WORK TASK: Starting at the line that contains "て、通ってないくせに進度は教室で1番らしいんだけど、", write out every line through the end of the records below exactly as it appears, and leave out all pictures.

RECORDS FOR THIS TASK:
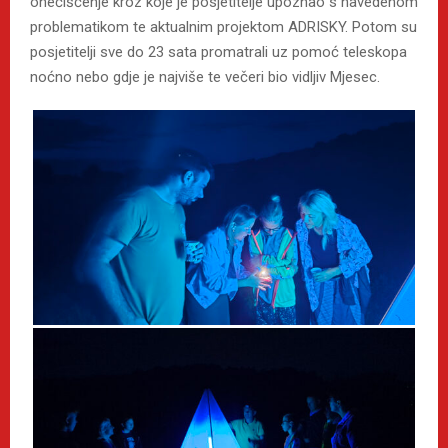
onečišćenje kroz koje je posjetitelje upoznao s navedenom
problematikom te aktualnim projektom ADRISKY. Potom su
posjetitelji sve do 23 sata promatrali uz pomoć teleskopa
noćno nebo gdje je najviše te večeri bio vidljiv Mjesec.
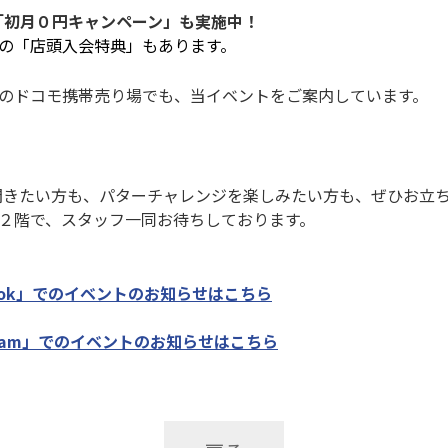
ン「初月０円キャンペーン」も実施中！
の「店頭入会特典」もあります。
のドコモ携帯売り場でも、当イベントをご案内しています。
話を聞きたい方も、パターチャレンジを楽しみたい方も、ぜひお立
２階で、スタッフ一同お待ちしております。
ebook」でのイベントのお知らせはこちら
tagram」でのイベントのお知らせはこちら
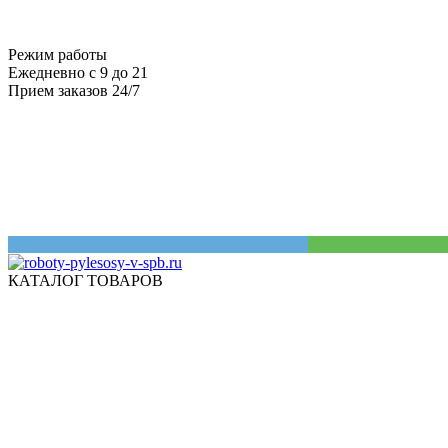
Режим работы
Ежедневно с 9 до 21
Прием заказов 24/7
КАТАЛОГ ТОВАРОВ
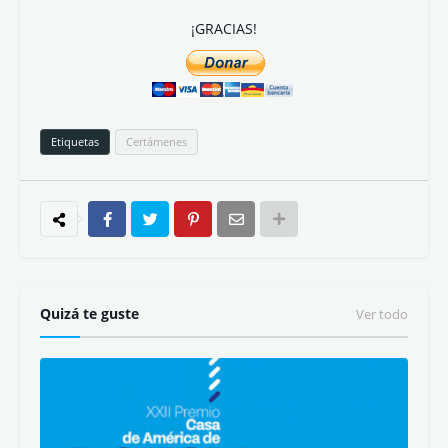
¡GRACIAS!
Etiquetas
Certámenes
Quizá te guste
Ver todo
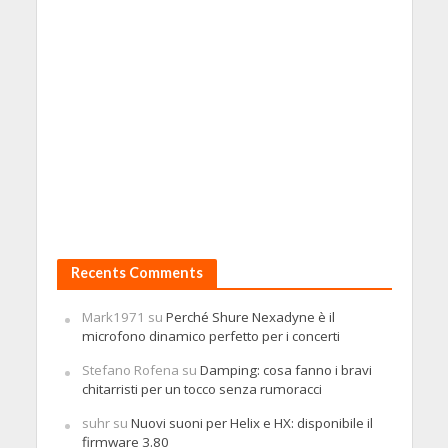
Recents Comments
Mark1971
su
Perché Shure Nexadyne è il
microfono dinamico perfetto per i concerti
Stefano Rofena
su
Damping: cosa fanno i bravi
chitarristi per un tocco senza rumoracci
suhr
su
Nuovi suoni per Helix e HX: disponibile il
firmware 3.80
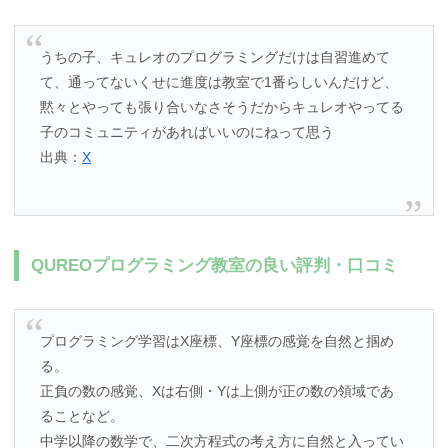
うちの子、キュレオのプログラミングだけは自習進めて
て、通ってないくせに進度は教室で1番らしいんだけど、
黙々とやっても張り合いなさそうだからキュレオやってる
子のコミュニティがあればいいのにねって思う
出典：
X
QUREOプログラミング教室の良い評判・口コミ
プログラミング学習はX座標、Y座標の感覚を自然と掴め
る。
正負の数の感覚、Xは右側・Yは上側が正の数の領域であ
ることなど。
中学以降の数学で、二次方程式の考え方に自然と入ってい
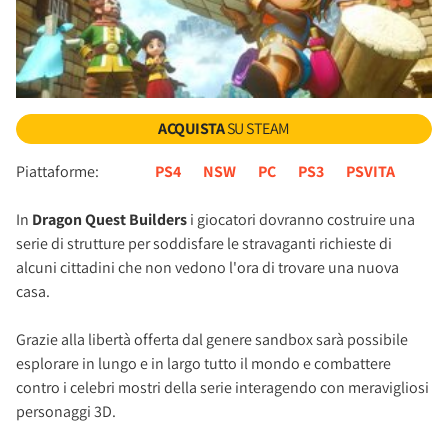
ACQUISTA
SU STEAM
Piattaforme:
PS4
NSW
PC
PS3
PSVITA
In
Dragon Quest Builders
i giocatori dovranno costruire una
serie di strutture per soddisfare le stravaganti richieste di
alcuni cittadini che non vedono l'ora di trovare una nuova
casa.
Grazie alla libertà offerta dal genere sandbox sarà possibile
esplorare in lungo e in largo tutto il mondo e combattere
contro i celebri mostri della serie interagendo con meravigliosi
personaggi 3D.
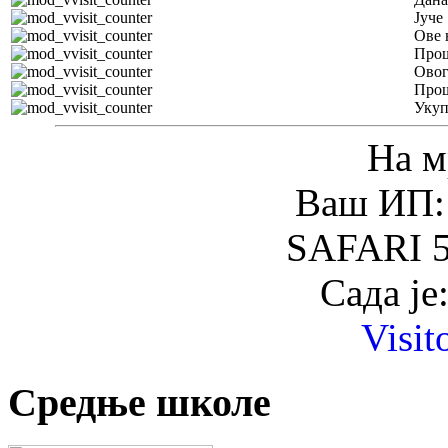
Јуче
Ове 
Прош
Овог
Прош
Уку
На м
Ваш ИП: 
SAFARI 5
Сада је
Visit
Средње школе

OUTPUT BELOW:
て、通ってないくせに進度は教室で1番らしいんだけど、
黙々とやっても張り合いなさそうだからキュレオやってる
子のコミュニティがあればいいのにねって思う
出典：
X
QUREOプログラミング教室の良い評判・口コミ
プログラミング学習はX座標、Y座標の感覚を自然と掴め
る。
正負の数の感覚、Xは右側・Yは上側が正の数の領域であ
ることなど。
中学以降の数学で、二次方程式の考え方に自然と入ってい
ACQUISTA
SU STEAM
Piattaforme:
PS4
NSW
PC
PS3
PSVITA
In
Dragon Quest Builders
i giocatori dovranno costruire una
serie di strutture per soddisfare le stravaganti richieste di
alcuni cittadini che non vedono l'ora di trovare una nuova
casa.
Grazie alla libertà offerta dal genere sandbox sarà possibile
esplorare in lungo e in largo tutto il mondo e combattere
contro i celebri mostri della serie interagendo con meravigliosi
personaggi 3D.
Јуче
Ове 
Прош
Овог
Прош
Уку
На м
Ваш ИП: 
SAFARI 5
Сада је
Visit
Средње школе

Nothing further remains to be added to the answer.